Closed judahrand closed 1 year ago
Ibis doesn't always generate the most simplistic SQL, because we use SQL ORM under-hood, but you can use SQLGlot to optimize your SQL query. Your SQLEngine should also generate an identical query plan for both queries
import sqlglot
from sqlglot.optimizer import optimize
import ibis
lvl1 = ibis.table([('id', 'int64'), ('slug', 'string'), ('lvl2_key', 'int64')])
lvl2 = ibis.table([('id', 'int64'), ('slug', 'string'), ('lvl3_key', 'int64')])
lvl3 = ibis.table([('id', 'int64'), ('slug', 'string')])
expr = (
lvl1
.join(lvl2, lvl2.id == lvl1.lvl2_key)
.join(lvl3, lvl3.id == lvl2.lvl3_key)
.select(
lvl1.id.name('lvl1_id'),
lvl1.slug.name('lvl1_name'),
lvl2.slug.name('lvl2_name'),
lvl3.slug.name('lvl3_name'),
)
)
sql = str(ibis.to_sql(expr))
print("SQL")
print(sql)
print()
sqlglot_schema = {
lvl1.get_name(): {"id": "INT", "slug": "STRING", "lvl2_key": "INT"},
lvl2.get_name(): {"id": "INT", "slug": "STRING", "lvl3_key": "INT"},
lvl3.get_name(): {"id": "INT", "slug": "STRING"},
}
print("SQLGlot Schema")
from pprint import pprint
pprint(sqlglot_schema)
print()
print("Optimized SQL")
print(
optimize(
sqlglot.parse_one(sql),
schema=sqlglot_schema
).sql(pretty=True)
)
SQL
SELECT
t3.id AS lvl1_id,
t3.slug AS lvl1_name,
t2.slug AS lvl2_name,
t1.slug AS lvl3_name
FROM unbound_table_0 AS t3, unbound_table_1 AS t2, (
SELECT
t2.id AS id_x,
t2.slug AS slug_x,
t2.lvl2_key AS lvl2_key,
t3.id AS id_y,
t3.slug AS slug_y,
t3.lvl3_key AS lvl3_key
FROM unbound_table_0 AS t2
JOIN unbound_table_1 AS t3
ON t3.id = t2.lvl2_key
) AS t0
JOIN unbound_table_2 AS t1
ON t1.id = t2.lvl3_key
SQLGlot Schema
{'unbound_table_0': {'id': 'INT', 'lvl2_key': 'INT', 'slug': 'STRING'},
'unbound_table_1': {'id': 'INT', 'lvl3_key': 'INT', 'slug': 'STRING'},
'unbound_table_2': {'id': 'INT', 'slug': 'STRING'}}
Optimized SQL
SELECT
"unbound_table_0"."id" AS "lvl1_id",
"unbound_table_0"."slug" AS "lvl1_name",
"unbound_table_1"."slug" AS "lvl2_name",
"unbound_table_2"."slug" AS "lvl3_name"
FROM "unbound_table_0" AS "unbound_table_0"
CROSS JOIN "unbound_table_1" AS "unbound_table_1"
JOIN "unbound_table_2" AS "unbound_table_2"
ON "unbound_table_2"."id" = "unbound_table_1"."lvl3_key"
CROSS JOIN "unbound_table_0" AS "unbound_table_0_2"
JOIN "unbound_table_1" AS "unbound_table_1_2"
ON "unbound_table_1_2"."id" = "unbound_table_0_2"."lvl2_key"
Hey @judahrand -- we have some ongoing tasks to improve and optimize the generated SQL that Ibis produces, but the above SQL looks correct, if not optimal, so I'm going to close this out.
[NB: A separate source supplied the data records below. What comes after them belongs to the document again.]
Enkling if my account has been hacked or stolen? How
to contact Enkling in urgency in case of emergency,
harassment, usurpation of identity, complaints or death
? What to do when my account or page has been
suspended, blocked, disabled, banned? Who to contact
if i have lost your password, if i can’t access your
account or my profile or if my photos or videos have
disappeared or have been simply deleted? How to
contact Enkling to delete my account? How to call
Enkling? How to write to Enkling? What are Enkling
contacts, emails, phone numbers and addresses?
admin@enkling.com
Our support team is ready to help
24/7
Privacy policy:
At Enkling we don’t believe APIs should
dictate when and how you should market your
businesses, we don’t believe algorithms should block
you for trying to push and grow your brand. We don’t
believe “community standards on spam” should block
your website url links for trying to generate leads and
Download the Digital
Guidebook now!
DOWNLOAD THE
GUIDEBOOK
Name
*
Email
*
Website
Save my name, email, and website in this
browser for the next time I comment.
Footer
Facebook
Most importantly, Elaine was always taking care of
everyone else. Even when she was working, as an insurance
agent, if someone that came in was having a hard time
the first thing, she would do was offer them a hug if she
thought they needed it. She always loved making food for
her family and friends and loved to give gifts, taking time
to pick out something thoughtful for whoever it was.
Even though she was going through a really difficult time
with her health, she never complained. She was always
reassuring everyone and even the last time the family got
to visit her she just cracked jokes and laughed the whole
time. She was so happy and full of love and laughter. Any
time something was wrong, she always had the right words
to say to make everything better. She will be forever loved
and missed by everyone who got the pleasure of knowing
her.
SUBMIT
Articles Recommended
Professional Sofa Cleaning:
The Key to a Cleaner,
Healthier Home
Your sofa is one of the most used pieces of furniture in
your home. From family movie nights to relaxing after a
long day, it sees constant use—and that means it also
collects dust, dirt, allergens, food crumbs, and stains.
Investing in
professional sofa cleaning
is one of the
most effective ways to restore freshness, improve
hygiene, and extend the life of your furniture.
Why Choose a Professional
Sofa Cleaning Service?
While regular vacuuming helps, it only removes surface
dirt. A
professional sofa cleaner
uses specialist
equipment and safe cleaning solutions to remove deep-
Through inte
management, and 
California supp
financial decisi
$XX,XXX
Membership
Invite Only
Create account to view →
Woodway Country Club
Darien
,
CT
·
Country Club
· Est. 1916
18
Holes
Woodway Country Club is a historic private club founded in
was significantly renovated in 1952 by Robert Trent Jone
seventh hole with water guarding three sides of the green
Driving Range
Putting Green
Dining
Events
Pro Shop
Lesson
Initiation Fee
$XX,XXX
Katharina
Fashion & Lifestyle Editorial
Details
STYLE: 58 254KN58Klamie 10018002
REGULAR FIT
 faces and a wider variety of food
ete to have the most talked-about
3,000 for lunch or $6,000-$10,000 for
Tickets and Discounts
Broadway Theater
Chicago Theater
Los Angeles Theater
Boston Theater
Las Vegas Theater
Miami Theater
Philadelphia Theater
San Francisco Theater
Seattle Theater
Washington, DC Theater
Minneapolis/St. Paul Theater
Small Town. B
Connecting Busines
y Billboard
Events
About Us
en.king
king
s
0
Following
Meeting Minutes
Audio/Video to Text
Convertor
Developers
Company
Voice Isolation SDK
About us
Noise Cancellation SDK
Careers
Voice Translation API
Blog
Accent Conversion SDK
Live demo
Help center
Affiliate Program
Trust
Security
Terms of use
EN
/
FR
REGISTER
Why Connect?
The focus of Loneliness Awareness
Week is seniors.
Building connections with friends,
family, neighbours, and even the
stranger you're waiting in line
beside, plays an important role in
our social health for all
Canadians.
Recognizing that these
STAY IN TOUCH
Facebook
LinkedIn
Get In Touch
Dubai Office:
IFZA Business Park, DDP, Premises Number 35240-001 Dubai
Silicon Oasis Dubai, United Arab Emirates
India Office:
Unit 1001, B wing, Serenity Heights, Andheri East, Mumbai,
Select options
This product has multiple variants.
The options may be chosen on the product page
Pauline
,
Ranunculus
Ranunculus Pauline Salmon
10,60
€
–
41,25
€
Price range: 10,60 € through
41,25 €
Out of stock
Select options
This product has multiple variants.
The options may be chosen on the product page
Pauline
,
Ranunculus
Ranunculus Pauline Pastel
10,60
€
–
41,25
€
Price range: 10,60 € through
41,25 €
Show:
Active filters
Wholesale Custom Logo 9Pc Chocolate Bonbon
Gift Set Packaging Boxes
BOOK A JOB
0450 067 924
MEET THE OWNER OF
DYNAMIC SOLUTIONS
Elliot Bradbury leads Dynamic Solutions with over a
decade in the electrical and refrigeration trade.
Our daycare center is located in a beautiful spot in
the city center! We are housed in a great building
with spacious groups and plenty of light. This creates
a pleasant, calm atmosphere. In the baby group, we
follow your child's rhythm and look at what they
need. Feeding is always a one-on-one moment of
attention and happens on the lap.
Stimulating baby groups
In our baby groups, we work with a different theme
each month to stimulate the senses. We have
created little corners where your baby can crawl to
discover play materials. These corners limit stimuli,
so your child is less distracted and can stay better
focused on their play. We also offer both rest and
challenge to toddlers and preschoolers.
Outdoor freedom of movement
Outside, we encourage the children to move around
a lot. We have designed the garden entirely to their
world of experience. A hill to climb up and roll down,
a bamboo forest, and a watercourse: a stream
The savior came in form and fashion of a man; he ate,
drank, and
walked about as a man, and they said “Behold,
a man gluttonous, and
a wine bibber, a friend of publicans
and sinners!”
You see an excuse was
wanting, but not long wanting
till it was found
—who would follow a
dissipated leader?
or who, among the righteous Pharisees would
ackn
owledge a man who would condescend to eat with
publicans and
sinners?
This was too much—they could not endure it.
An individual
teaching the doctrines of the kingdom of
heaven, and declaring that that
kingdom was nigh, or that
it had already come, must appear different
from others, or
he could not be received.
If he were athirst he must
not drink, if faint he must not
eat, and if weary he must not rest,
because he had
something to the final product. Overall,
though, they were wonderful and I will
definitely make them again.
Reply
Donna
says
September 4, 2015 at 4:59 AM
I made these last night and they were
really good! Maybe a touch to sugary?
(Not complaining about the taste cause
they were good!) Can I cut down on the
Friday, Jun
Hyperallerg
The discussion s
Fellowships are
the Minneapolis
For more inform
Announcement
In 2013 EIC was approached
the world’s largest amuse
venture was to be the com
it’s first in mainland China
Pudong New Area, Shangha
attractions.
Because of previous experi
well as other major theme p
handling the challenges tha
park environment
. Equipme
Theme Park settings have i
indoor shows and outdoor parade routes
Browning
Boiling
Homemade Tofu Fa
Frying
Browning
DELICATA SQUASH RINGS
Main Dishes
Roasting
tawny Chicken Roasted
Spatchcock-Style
I'll also add that with backends like BigQuery and DuckDB, they will be optimizing that SQL a LOT, so I don't imagine you'll see a performance difference between the Ibis generated SQL and the optimal SQL.
schema is now optional when calling optimize as long as there is no ambiguity
@krzysztof-kwitt and @gforsyth My original example didn't quite show the bug could you please have a look at this one? It doesn't seem to happen when using the DuckDB backend but does on BigQuery. Here is the example:
itembases = client.table('iitembase', 'dataset')
subcategories = client.table('subcategory', 'dataset')
categories = client.table('category', 'dataset')
parentcategories = client.table('parentcategory', 'dataset')
# itembases = ibis.table([('id', 'int64'), ('subcategory_id', 'int64')])
# subcategories = ibis.table([('id', 'int64'), ('slug', 'string'), ('category_id', 'int64')])
# categories = ibis.table([('id', 'int64'), ('slug', 'string'), ('parent_id', 'int64')])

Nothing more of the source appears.